Book Reviews

Life as We Knew It and The Dead and the Gone- Susan Beth Pfeffer



High school sophomore Miranda’s disbelief turns to fear in a split second when an asteroid knocks the moon closer to Earth, like “one marble hits another.” The result is catastrophic. How can her family prepare for the future when worldwide tsunamis are wiping out the coasts, earthquakes are rocking the continents, and volcanic ash is blocking out the sun? As August turns dark and wintery in northeastern Pennsylvania, Miranda, her two brothers, and their mother retreat to the unexpected safe haven of their sunroom, where they subsist on stockpiled food and limited water in the warmth of a wood-burning stove.

Told in a year’s worth of journal entries, this heart-pounding story chronicles Miranda’s struggle to hold on to the most important resource of all—hope—in an increasingly desperate and unfamiliar world. An extraordinary series debut! Susan Beth Pfeffer has written three companion novels to Life As We Knew It, including The Dead and the Gone, This World We Live In, and The Shade of the Moon.

My Review:

I absolutely loved Life As We Knew It. A few parts made me laugh, many parts made me cry, and the entire novel made me thankful for every blessing in my life. One of my favorite quotes is “I guess I always felt even if the world comes to an end, McDonald’s still would be open.” That quote struck a cord with me because it’s true- if every McDonald’s in the world closed, it truly would be the end of life as we knew it, and most likely the beginning of the end of the world. Pfeffer’s writing is excellent and the message is clear- be thankful for what you have today because tomorrow anything can happen, even a gigantic asteroid hitting the moon.

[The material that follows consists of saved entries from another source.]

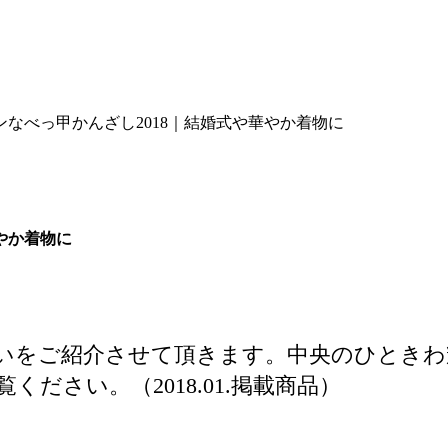
なべっ甲かんざし2018｜結婚式や華やか着物に
やか着物に
いをご紹介させて頂きます。中央のひときわ
ださい。（2018.01.掲載商品）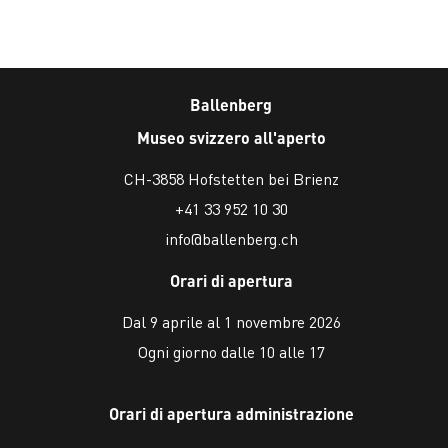
Ballenberg
Museo svizzero all'aperto
CH-3858 Hofstetten bei Brienz
+41 33 952 10 30
info@ballenberg.ch
Orari di apertura
Dal 9 aprile al 1 novembre 2026
Ogni giorno dalle 10 alle 17
Orari di apertura administrazione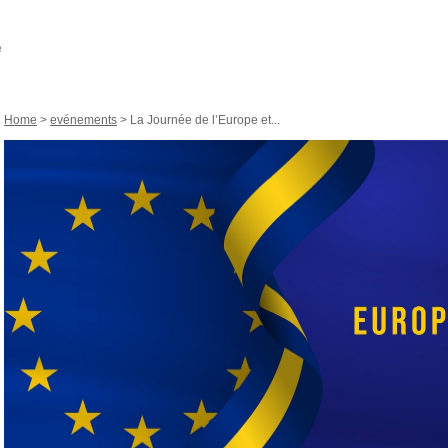
Home
>
evénements
> La Journée de l’Europe et...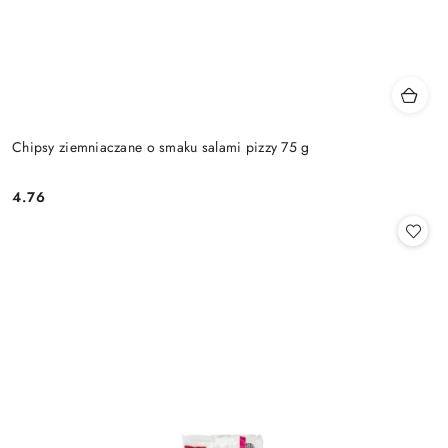
Chipsy ziemniaczane o smaku salami pizzy 75 g
4.76
Cena: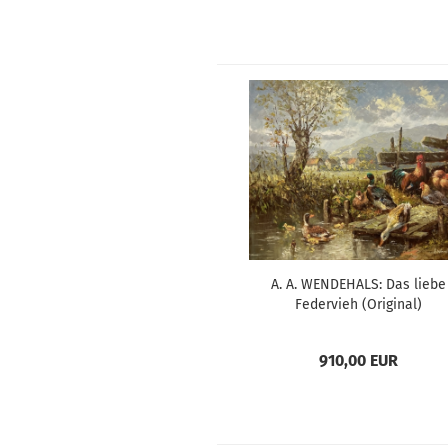
A. A. WENDEHALS: Das liebe
Federvieh (Original)
910,00 EUR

Susan Beth Pfeffer’s Life as We Knew It enthralled and devastated readers with its brutal but hopeful look at an apocalyptic event—an asteroid hitting the moon, setting off a tailspin of horrific climate changes. Now this harrowing companion novel examines the same events as they unfold in New York City, revealed through the eyes of seventeen-year-old Puerto Rican Alex Morales. When Alex’s parents disappear in the aftermath of tidal waves, he must care for his two younger sisters, even as Manhattan becomes a deadly wasteland, and food and aid dwindle.
With haunting themes of family, faith, personal change, and courage, this powerful novel explores how a young man takes on unimaginable responsibilities.

My Review: 

Although I didn’t love The Dead and the Gone as much as Life As We Knew It, I definitely enjoyed it. In this novel, 17-year-old Alex Morales has to deal with things that adults shouldn’t have to deal with. His parents are gone, his older brother is gone, his extended family flees, he and his sisters are starving, they have no way of leaving New York City as it turns into a hellish nightmare of a place… Fortunately for his sisters, Alex is an incredibly unselfish older brother. “Bed looked very inviting. But first he (Alex) got down on his knees, made the sign of the cross, and prayed for the safety of his sisters, and then for the safety of his country and the world. God show us mercy, he prayed. And give me strength. Only then did he allow himself to escape into sleep” (19). This is a heartbreaking tale, but there’s a strong message of hope. I recommend this novel for anyone who fell in love with Life As We Knew It.